Nach Zusammenstößen bei Protesten gegen Polizeigewalt in der US-Stadt Charlotte ist der Ausnahmezustand ausgerufen worden. Der Gouverneur des Bundesstaats North Carolina, Pat McCrory, habe außerdem Maßnahmen eingeleitet, um die Nationalgarde und die Autobahnpolizei einzuberufen. Die Polizei habe um diese Unterstützung gebeten, sagte er dem Nachrichtensender 'CNN'. Die Nationalgarde solle Gebäude und Güter schützen. Eine Ausgangssperre sei ebenfalls eine Option. 

Am Mittwoch waren eine zweite Nacht in Folge hunderte Menschen in Charlotte auf die Straße gegangen, um gegen den Tod eines Afroamerikaners durch Polizeischüsse am Dienstag zu protestieren. Nach kurzer Zeit eskalierte die Lage und es kam zu Zusammenstößen. Die Polizei setzte Tränengas ein, um die Demonstration aufzulösen. Dabei wurde ein Demonstrant angeschossen. Zunächst hieß es, er sei ums Leben gekommen. Die Stadtverwaltung korrigierte dann allerdings einen eigenen früheren Bericht. Der Mann sei in kritischem Gesundheitszustand und an lebenserhaltende Systeme angeschlossen, twitterte sie. Er war den Angaben zufolge von einem anderen Zivilisten angeschossen worden. Die Polizei habe nicht geschossen.

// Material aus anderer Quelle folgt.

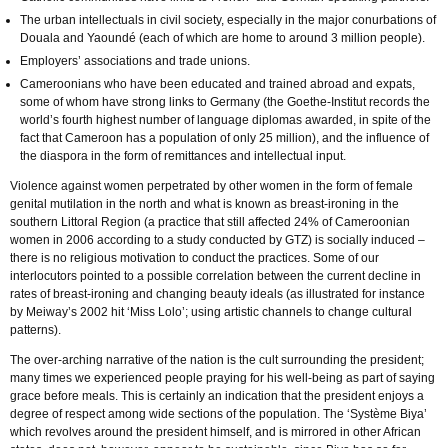
The urban intellectuals in civil society, especially in the major conurbations of
Douala and Yaoundé (each of which are home to around 3 million people).
Employers’ associations and trade unions.
Cameroonians who have been educated and trained abroad and expats,
some of whom have strong links to Germany (the Goethe-Institut records the
world’s fourth highest number of language diplomas awarded, in spite of the
fact that Cameroon has a population of only 25 million), and the influence of
the diaspora in the form of remittances and intellectual input.
Violence against women perpetrated by other women in the form of female
genital mutilation in the north and what is known as breast-ironing in the
southern Littoral Region (a practice that still affected 24% of Cameroonian
women in 2006 according to a study conducted by GTZ) is socially induced –
there is no religious motivation to conduct the practices. Some of our
interlocutors pointed to a possible correlation between the current decline in
rates of breast-ironing and changing beauty ideals (as illustrated for instance
by Meiway’s 2002 hit ‘Miss Lolo’; using artistic channels to change cultural
patterns).
The over-arching narrative of the nation is the cult surrounding the president;
many times we experienced people praying for his well-being as part of saying
grace before meals. This is certainly an indication that the president enjoys a
degree of respect among wide sections of the population. The ‘Système Biya’
which revolves around the president himself, and is mirrored in other African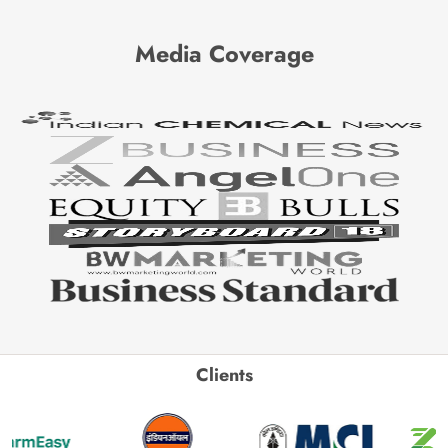
Media Coverage
Clients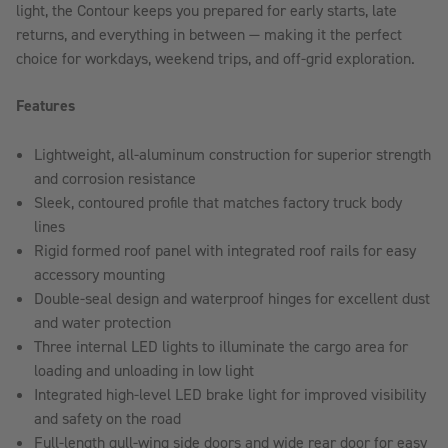
light, the Contour keeps you prepared for early starts, late
returns, and everything in between — making it the perfect
choice for workdays, weekend trips, and off-grid exploration.
Features
Lightweight, all-aluminum construction for superior strength
and corrosion resistance
Sleek, contoured profile that matches factory truck body
lines
Rigid formed roof panel with integrated roof rails for easy
accessory mounting
Double-seal design and waterproof hinges for excellent dust
and water protection
Three internal LED lights to illuminate the cargo area for
loading and unloading in low light
Integrated high-level LED brake light for improved visibility
and safety on the road
Full-length gull-wing side doors and wide rear door for easy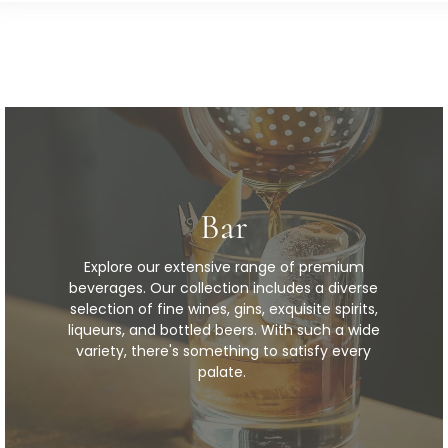
Bar
Explore our extensive range of premium
beverages. Our collection includes a diverse
selection of fine wines, gins, exquisite spirits,
liqueurs, and bottled beers. With such a wide
variety, there's something to satisfy every
palate.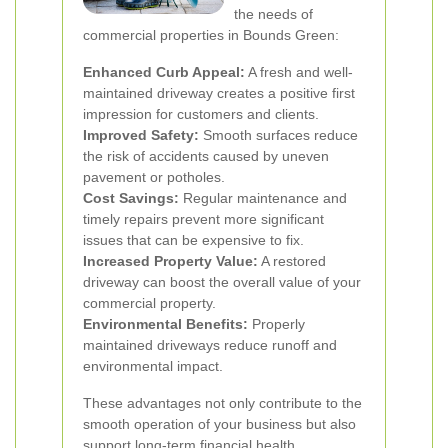
the needs of
commercial properties in Bounds Green:
Enhanced Curb Appeal:
A fresh and well-
maintained driveway creates a positive first
impression for customers and clients.
Improved Safety:
Smooth surfaces reduce
the risk of accidents caused by uneven
pavement or potholes.
Cost Savings:
Regular maintenance and
timely repairs prevent more significant
issues that can be expensive to fix.
Increased Property Value:
A restored
driveway can boost the overall value of your
commercial property.
Environmental Benefits:
Properly
maintained driveways reduce runoff and
environmental impact.
These advantages not only contribute to the
smooth operation of your business but also
support long-term financial health.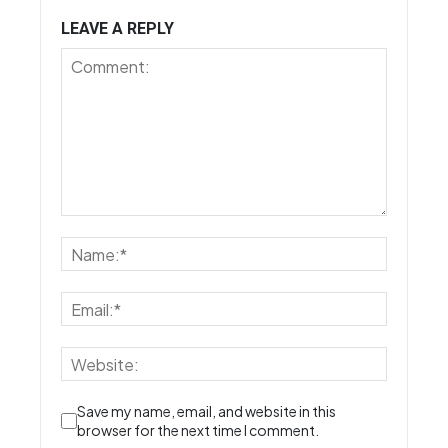
LEAVE A REPLY
Save my name, email, and website in this
browser for the next time I comment.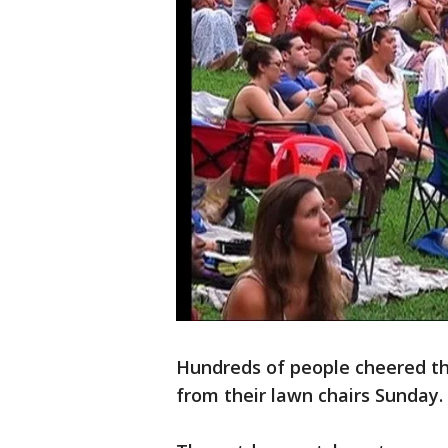
Hundreds of people cheered th
from their lawn chairs Sunday.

Bei Protesten in der Nacht davor waren 16 Polizisten verletzt worden. Polizeichef Kerr Putney berichtete am Mittwoch, Polizisten hätten am Dienstag einen Verdächtigen gesucht. Dabei hätten sie auf einem Parkplatz einen Bewaffneten in einem Auto angetroffen und ihn mehrfach aufgefordert, auszusteigen. Das habe er schließlich getan, allerdings mit der Waffe. Er habe die Polizisten bedroht, daraufhin habe einer von ihnen geschossen. Der Schütze und der getötete Familienvater (43) sind Afroamerikaner.